Preparing for future pandemic pathogens
As illustrated by the ongoing SARS-CoV-2 pandemic and Monkeypox outbreak, viruses of animal origin can dramatically impact human life and health. Consequently, it is critical that we develop and employ surveillance tools to identify animal viruses with the potential to infect and spread in humans before a spillover event occurs. While there are several efforts underway to screen various animals, including bats and birds that are reported to harbor human-infecting viruses like SARS-CoV-1/2 as well as various influenza strains respectively, these surveillance studies predominantly rely on viral genetics and prior knowledge of animal to human virus transmission events. This approach is inherently biased towards previously observed transmission events and ignores potentially novel species that could be harboring novel viruses or serve as intermediate hosts for existing viruses.
To address this existing limitation, we are exploring whether host receptor sequence changes resulting from evolutionary arms races between viruses and their hosts can inform which animal lineages harbor viruses with the potential to infect humans. By identifying evolutionary signatures left at direct host receptor and viral entry-protein interfaces and subsequently examining whether virus-bound residues are similar to human, we intend to identify animal species that should be prioritized for virus surveillance.

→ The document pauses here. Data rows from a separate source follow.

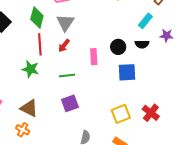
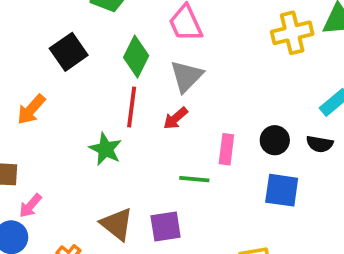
green line: (67, 76) -> (194, 179), moved
brown triangle: (29, 108) -> (117, 224), moved

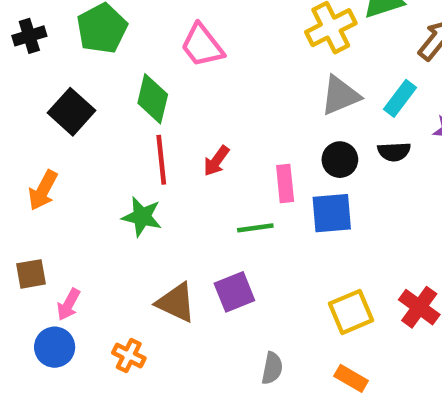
gray triangle: (187, 76) -> (340, 95), moved, turned 36
blue square: (282, 190) -> (332, 213), moved

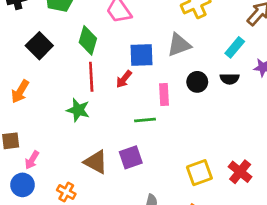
gray triangle: (340, 95) -> (179, 45), moved
blue square: (332, 213) -> (142, 55), moved

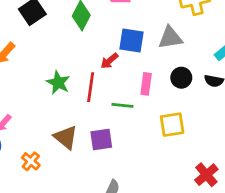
red line: (91, 77) -> (91, 87), moved
yellow square: (199, 173) -> (172, 125), moved

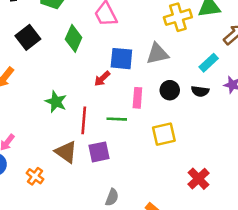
red line: (91, 87) -> (84, 120), moved

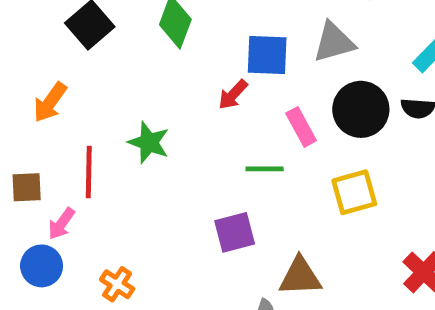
black circle: (170, 90) -> (361, 109), size x1.5
pink rectangle: (137, 98) -> (301, 127), turned -30
red line: (84, 120) -> (89, 172), moved
brown triangle: (66, 152) -> (300, 277), moved, turned -35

In parallel, the Iwasaki Laboratory, in collaboration with the Wilen Laboratory, is using molecular biology and reverse genetics tools to study bat coronaviruses closely related to SARS-CoV-2 (SARS-like) from different sarbecovirus clades. Their main goal is to study their replication, immune response, and pathogenesis across relevant laboratory models like primary human airway epithelial cells, bat cells, and to develop biosafe rodent models to uncover the underlying molecular mechanisms that confer pandemic potential in bat SARS-like viruses. These molecular mechanisms will enable other research groups and public health organizations to risk stratify future CoV genetic variants identified in nature, and to better prepare for future pandemics.